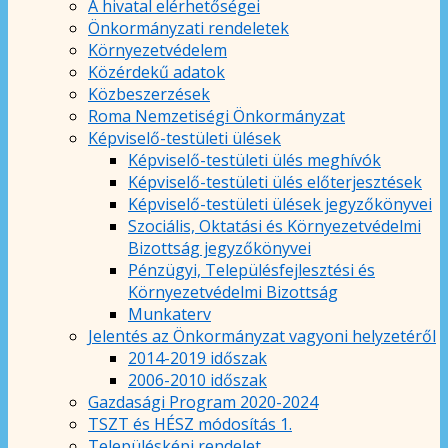
A hivatal elérhetőségei
Önkormányzati rendeletek
Környezetvédelem
Közérdekű adatok
Közbeszerzések
Roma Nemzetiségi Önkormányzat
Képviselő-testületi ülések
Képviselő-testületi ülés meghívók
Képviselő-testületi ülés előterjesztések
Képviselő-testületi ülések jegyzőkönyvei
Szociális, Oktatási és Környezetvédelmi
Bizottság jegyzőkönyvei
Pénzügyi, Településfejlesztési és
Környezetvédelmi Bizottság
Munkaterv
Jelentés az Önkormányzat vagyoni helyzetéről
2014-2019 időszak
2006-2010 időszak
Gazdasági Program 2020-2024
TSZT és HÉSZ módosítás 1.
Településképi rendelet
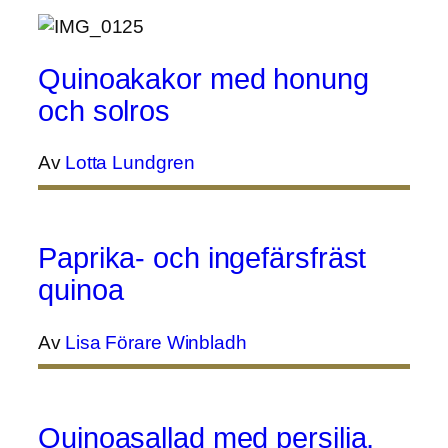
Quinoakakor med honung
och solros
Av
Lotta Lundgren
Paprika- och ingefärsfräst
quinoa
Av
Lisa Förare Winbladh
Quinoasallad med persilja,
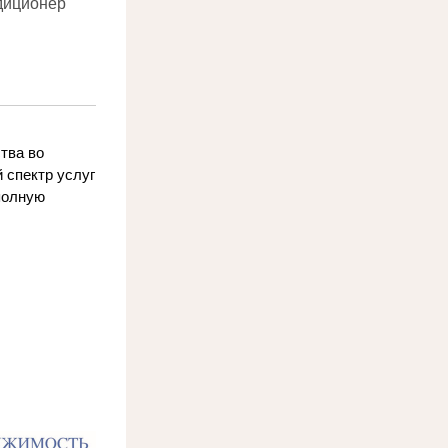
ндиционер
ва во 
спектр услуг 
олную 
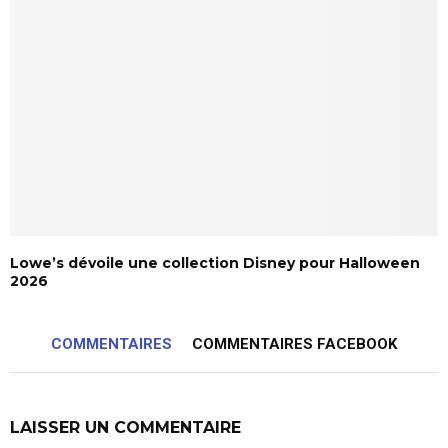
Lowe’s dévoile une collection Disney pour Halloween
2026
COMMENTAIRES
COMMENTAIRES FACEBOOK
LAISSER UN COMMENTAIRE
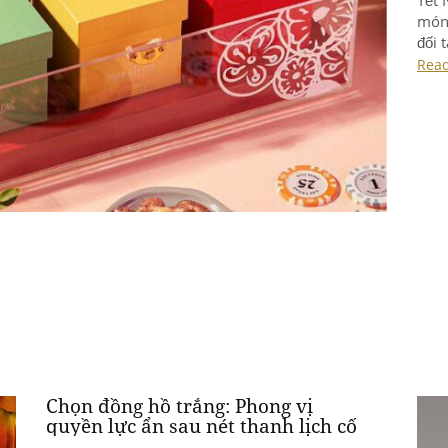
Chọn đồng hồ trắng: Phong vị
quyền lực ẩn sau nét thanh lịch cố
hữu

→ **Assignment**
Write out exactly the lines from the one containing "Quinoakakor med honung" to the last line of the records above, both included, and leave out any pictures.

→ **Response to this exercise**
Quinoakakor med honung
och solros
Av
Lotta Lundgren
Paprika- och ingefärsfräst
quinoa
Av
Lisa Förare Winbladh
Quinoasallad med persilja,
ндиционер
ва во 
спектр услуг 
олную 
Lowe’s dévoile une collection Disney pour Halloween
2026
COMMENTAIRES
COMMENTAIRES FACEBOOK
LAISSER UN COMMENTAIRE
Chọn đồng hồ trắng: Phong vị
quyền lực ẩn sau nét thanh lịch cố
hữu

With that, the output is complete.